#### Information given

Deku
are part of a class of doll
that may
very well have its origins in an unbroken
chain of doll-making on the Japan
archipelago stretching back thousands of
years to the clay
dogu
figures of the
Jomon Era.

#### Task brief
Please show, exactly as written, every line above that contains the word "doll".

#### Output of the exercise
are part of a class of doll
chain of doll-making on the Japan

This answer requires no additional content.